##### INFORMATION PROVIDED

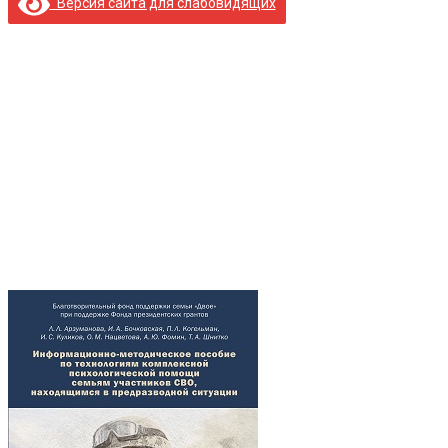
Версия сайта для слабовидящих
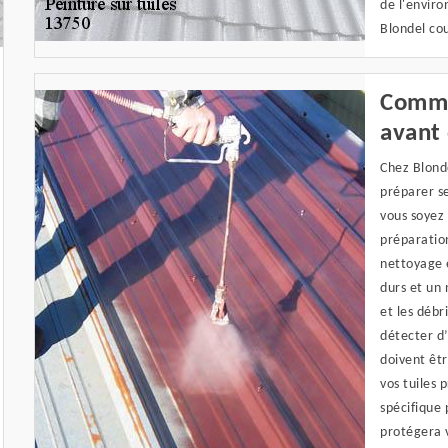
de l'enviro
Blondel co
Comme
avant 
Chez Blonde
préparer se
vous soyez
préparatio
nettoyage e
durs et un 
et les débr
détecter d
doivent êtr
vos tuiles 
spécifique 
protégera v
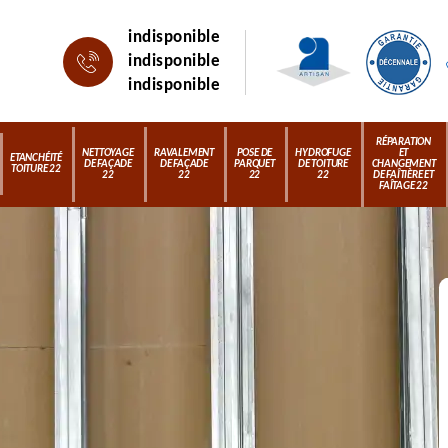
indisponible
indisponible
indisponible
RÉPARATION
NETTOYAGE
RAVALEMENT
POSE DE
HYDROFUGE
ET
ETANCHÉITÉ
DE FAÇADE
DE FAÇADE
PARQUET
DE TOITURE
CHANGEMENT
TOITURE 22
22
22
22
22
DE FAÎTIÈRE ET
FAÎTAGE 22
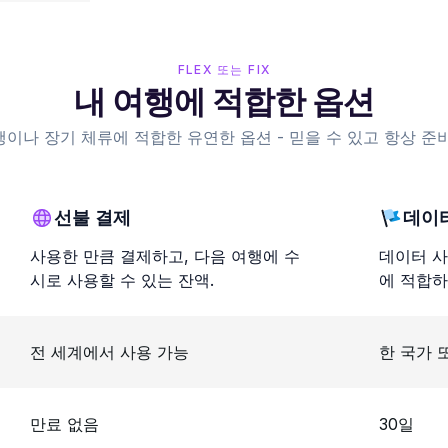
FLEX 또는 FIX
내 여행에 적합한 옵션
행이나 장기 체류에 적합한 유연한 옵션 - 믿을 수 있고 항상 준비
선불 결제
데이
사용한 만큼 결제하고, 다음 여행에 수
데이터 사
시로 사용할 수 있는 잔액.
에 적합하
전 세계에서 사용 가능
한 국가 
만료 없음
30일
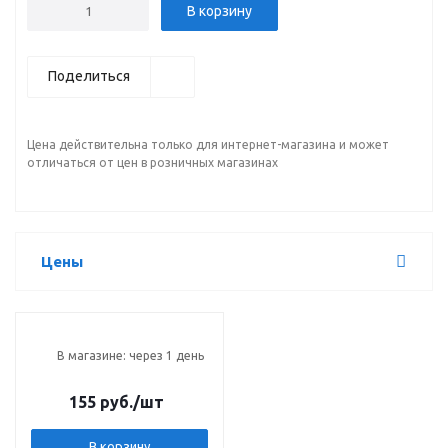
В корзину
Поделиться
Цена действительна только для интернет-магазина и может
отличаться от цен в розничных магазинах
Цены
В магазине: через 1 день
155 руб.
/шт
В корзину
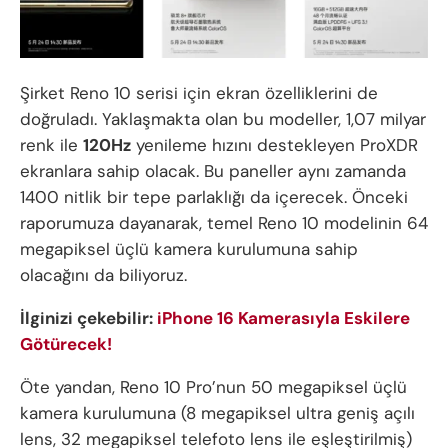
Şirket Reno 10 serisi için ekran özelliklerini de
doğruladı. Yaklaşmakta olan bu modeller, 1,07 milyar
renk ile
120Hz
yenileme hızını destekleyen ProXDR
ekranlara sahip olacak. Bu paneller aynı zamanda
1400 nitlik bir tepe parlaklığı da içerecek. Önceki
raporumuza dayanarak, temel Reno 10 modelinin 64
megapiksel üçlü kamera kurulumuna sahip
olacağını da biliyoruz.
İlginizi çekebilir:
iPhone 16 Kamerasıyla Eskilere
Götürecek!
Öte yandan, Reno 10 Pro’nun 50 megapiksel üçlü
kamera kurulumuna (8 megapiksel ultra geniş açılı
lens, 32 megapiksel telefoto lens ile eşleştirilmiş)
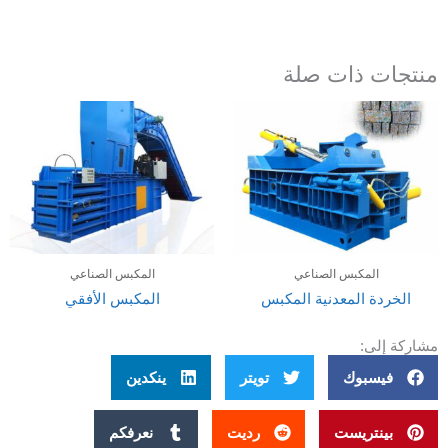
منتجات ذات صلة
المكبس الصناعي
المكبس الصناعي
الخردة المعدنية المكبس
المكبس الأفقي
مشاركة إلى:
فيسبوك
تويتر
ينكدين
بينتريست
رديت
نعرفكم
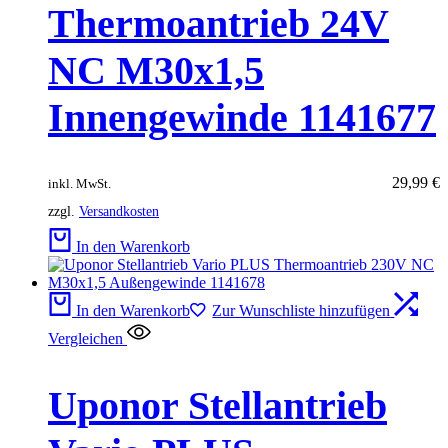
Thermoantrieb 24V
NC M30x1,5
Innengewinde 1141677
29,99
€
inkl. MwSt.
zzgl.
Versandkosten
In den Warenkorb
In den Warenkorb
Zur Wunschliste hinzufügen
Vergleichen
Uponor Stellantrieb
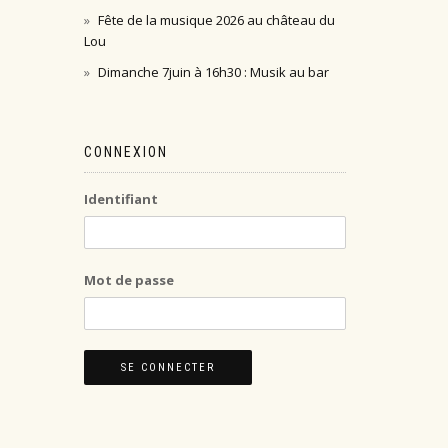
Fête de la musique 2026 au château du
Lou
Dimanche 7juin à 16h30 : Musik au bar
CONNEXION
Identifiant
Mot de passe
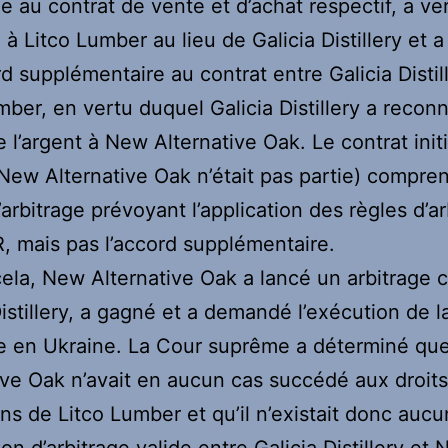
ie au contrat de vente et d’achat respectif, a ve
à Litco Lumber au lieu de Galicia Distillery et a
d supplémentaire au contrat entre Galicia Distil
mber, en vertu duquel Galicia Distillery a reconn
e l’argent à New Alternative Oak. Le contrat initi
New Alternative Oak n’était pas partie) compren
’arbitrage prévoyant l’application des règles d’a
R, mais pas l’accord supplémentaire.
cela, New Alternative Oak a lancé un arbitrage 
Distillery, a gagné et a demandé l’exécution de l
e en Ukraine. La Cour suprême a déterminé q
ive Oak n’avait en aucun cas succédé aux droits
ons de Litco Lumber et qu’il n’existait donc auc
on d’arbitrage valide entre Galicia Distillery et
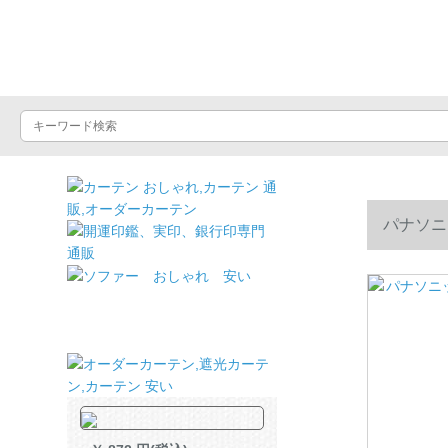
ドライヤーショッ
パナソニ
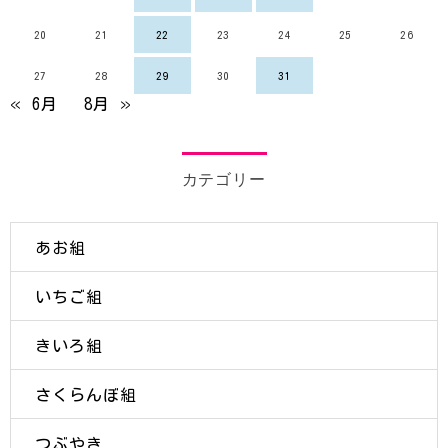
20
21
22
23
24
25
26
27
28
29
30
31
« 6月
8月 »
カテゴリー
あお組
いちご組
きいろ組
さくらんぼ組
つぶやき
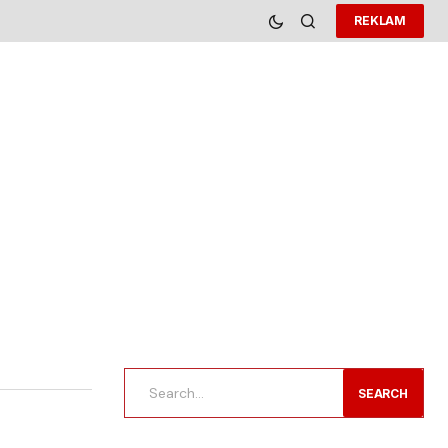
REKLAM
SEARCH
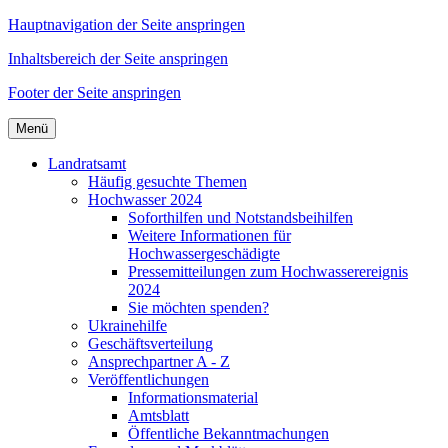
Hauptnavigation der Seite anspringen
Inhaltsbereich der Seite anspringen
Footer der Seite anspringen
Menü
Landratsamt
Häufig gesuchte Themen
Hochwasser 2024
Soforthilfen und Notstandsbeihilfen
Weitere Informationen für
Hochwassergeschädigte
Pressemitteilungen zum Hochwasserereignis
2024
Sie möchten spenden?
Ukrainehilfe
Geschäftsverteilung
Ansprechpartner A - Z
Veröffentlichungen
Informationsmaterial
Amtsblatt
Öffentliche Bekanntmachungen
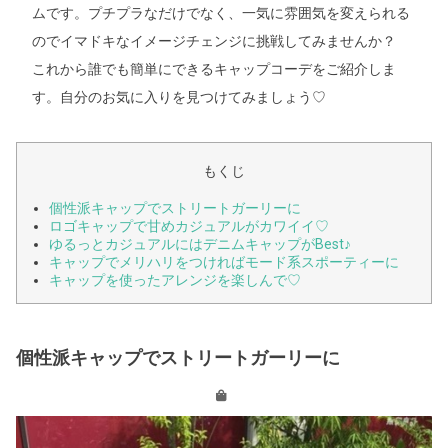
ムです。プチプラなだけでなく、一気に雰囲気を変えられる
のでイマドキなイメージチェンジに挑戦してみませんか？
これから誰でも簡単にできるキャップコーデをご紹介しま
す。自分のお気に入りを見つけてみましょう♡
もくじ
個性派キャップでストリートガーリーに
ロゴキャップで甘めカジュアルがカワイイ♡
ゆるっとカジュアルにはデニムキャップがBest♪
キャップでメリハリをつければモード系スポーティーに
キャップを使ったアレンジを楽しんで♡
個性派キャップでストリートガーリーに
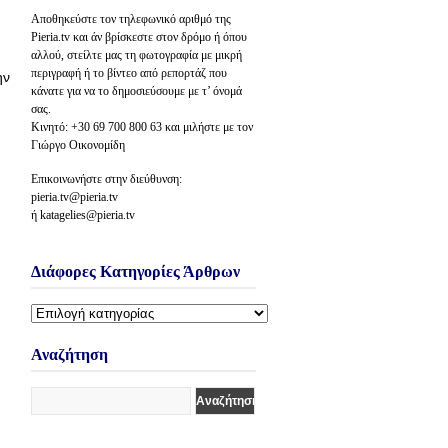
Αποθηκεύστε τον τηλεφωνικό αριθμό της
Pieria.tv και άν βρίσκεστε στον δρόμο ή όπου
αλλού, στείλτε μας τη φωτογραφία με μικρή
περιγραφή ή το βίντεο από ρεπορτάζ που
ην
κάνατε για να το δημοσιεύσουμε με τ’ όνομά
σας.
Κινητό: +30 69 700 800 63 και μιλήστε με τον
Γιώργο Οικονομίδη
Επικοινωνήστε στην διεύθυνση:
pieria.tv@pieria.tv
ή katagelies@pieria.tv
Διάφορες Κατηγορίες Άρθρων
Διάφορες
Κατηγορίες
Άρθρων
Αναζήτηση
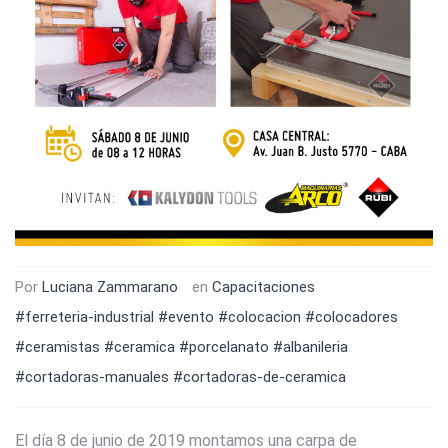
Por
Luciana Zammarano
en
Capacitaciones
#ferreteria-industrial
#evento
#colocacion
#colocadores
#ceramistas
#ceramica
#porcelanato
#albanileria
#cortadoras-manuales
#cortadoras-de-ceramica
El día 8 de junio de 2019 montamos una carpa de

##########

**WHAT THE TASK REQUIRES:**
Leave the images behind and write out every entry exactly.

**ANSWER AREA:**
Версия сайта для слабовидящих
de l'enviro
Blondel co
Comme
avant 
Chez Blonde
préparer se
vous soyez
préparatio
nettoyage e
durs et un 
et les débr
détecter d
doivent êtr
vos tuiles 
spécifique 
protégera v
indisponible
indisponible
indisponible
RÉPARATION
NETTOYAGE
RAVALEMENT
POSE DE
HYDROFUGE
ET
ETANCHÉITÉ
DE FAÇADE
DE FAÇADE
PARQUET
DE TOITURE
CHANGEMENT
TOITURE 22
22
22
22
22
DE FAÎTIÈRE ET
FAÎTAGE 22
FLEX 또는 FIX
내 여행에 적합한 옵션
행이나 장기 체류에 적합한 유연한 옵션 - 믿을 수 있고 항상 준비
선불 결제
데이
사용한 만큼 결제하고, 다음 여행에 수
데이터 사
시로 사용할 수 있는 잔액.
에 적합하
전 세계에서 사용 가능
한 국가 
만료 없음
30일
В корзину
Поделиться
Цена действительна только для интернет-магазина и может
отличаться от цен в розничных магазинах
Цены
В магазине: через 1 день
155 руб.
/шт
В корзину
Şirket Reno 10 serisi için ekran özelliklerini de
doğruladı. Yaklaşmakta olan bu modeller, 1,07 milyar
renk ile
120Hz
yenileme hızını destekleyen ProXDR
ekranlara sahip olacak. Bu paneller aynı zamanda
1400 nitlik bir tepe parlaklığı da içerecek. Önceki
raporumuza dayanarak, temel Reno 10 modelinin 64
megapiksel üçlü kamera kurulumuna sahip
olacağını da biliyoruz.
İlginizi çekebilir:
iPhone 16 Kamerasıyla Eskilere
Götürecek!
Öte yandan, Reno 10 Pro’nun 50 megapiksel üçlü
kamera kurulumuna (8 megapiksel ultra geniş açılı
lens, 32 megapiksel telefoto lens ile eşleştirilmiş)
منتجات ذات صلة
المكبس الصناعي
المكبس الصناعي
الخردة المعدنية المكبس
المكبس الأفقي
مشاركة إلى:
فيسبوك
تويتر
ينكدين
بينتريست
رديت
نعرفكم
Thermoantrieb 24V
NC M30x1,5
Innengewinde 1141677
29,99
€
inkl. MwSt.
zzgl.
Versandkosten
In den Warenkorb
In den Warenkorb
Zur Wunschliste hinzufügen
Vergleichen
Uponor Stellantrieb
Fête de la musique 2026 au château du
Lou
Dimanche 7juin à 16h30 : Musik au bar
CONNEXION
Identifiant
Mot de passe
ie au contrat de vente et d’achat respectif, a ve
à Litco Lumber au lieu de Galicia Distillery et a
d supplémentaire au contrat entre Galicia Distil
mber, en vertu duquel Galicia Distillery a reconn
e l’argent à New Alternative Oak. Le contrat initi
New Alternative Oak n’était pas partie) compren
’arbitrage prévoyant l’application des règles d’a
R, mais pas l’accord supplémentaire.
cela, New Alternative Oak a lancé un arbitrage 
Distillery, a gagné et a demandé l’exécution de l
e en Ukraine. La Cour suprême a déterminé q
ive Oak n’avait en aucun cas succédé aux droits
ons de Litco Lumber et qu’il n’existait donc auc
on d’arbitrage valide entre Galicia Distillery et
ドライヤーショッ
パナソニ
20
21
22
23
24
25
26
27
28
29
30
31
« 6月
8月 »
カテゴリー
あお組
いちご組
きいろ組
さくらんぼ組
つぶやき
REKLAM
SEARCH
Hauptnavigation der Seite anspringen
Inhaltsbereich der Seite anspringen
Footer der Seite anspringen
Menü
Landratsamt
Häufig gesuchte Themen
Hochwasser 2024
Soforthilfen und Notstandsbeihilfen
Weitere Informationen für
Hochwassergeschädigte
Pressemitteilungen zum Hochwasserereignis
2024
Sie möchten spenden?
Ukrainehilfe
Geschäftsverteilung
Ansprechpartner A - Z
Veröffentlichungen
Informationsmaterial
Amtsblatt
Öffentliche Bekanntmachungen
ムです。プチプラなだけでなく、一気に雰囲気を変えられる
のでイマドキなイメージチェンジに挑戦してみませんか？
これから誰でも簡単にできるキャップコーデをご紹介しま
す。自分のお気に入りを見つけてみましょう♡
もくじ
個性派キャップでストリートガーリーに
ロゴキャップで甘めカジュアルがカワイイ♡
ゆるっとカジュアルにはデニムキャップがBest♪
キャップでメリハリをつければモード系スポーティーに
キャップを使ったアレンジを楽しんで♡
個性派キャップでストリートガーリーに
Αποθηκεύστε τον τηλεφωνικό αριθμό της
Pieria.tv και άν βρίσκεστε στον δρόμο ή όπου
αλλού, στείλτε μας τη φωτογραφία με μικρή
περιγραφή ή το βίντεο από ρεπορτάζ που
ην
κάνατε για να το δημοσιεύσουμε με τ’ όνομά
σας.
Κινητό: +30 69 700 800 63 και μιλήστε με τον
Γιώργο Οικονομίδη
Επικοινωνήστε στην διεύθυνση:
pieria.tv@pieria.tv
ή katagelies@pieria.tv
Διάφορες Κατηγορίες Άρθρων
Διάφορες
Κατηγορίες
Άρθρων
Αναζήτηση
Por
Luciana Zammarano
en
Capacitaciones
#ferreteria-industrial
#evento
#colocacion
#colocadores
#ceramistas
#ceramica
#porcelanato
#albanileria
#cortadoras-manuales
#cortadoras-de-ceramica
El día 8 de junio de 2019 montamos una carpa de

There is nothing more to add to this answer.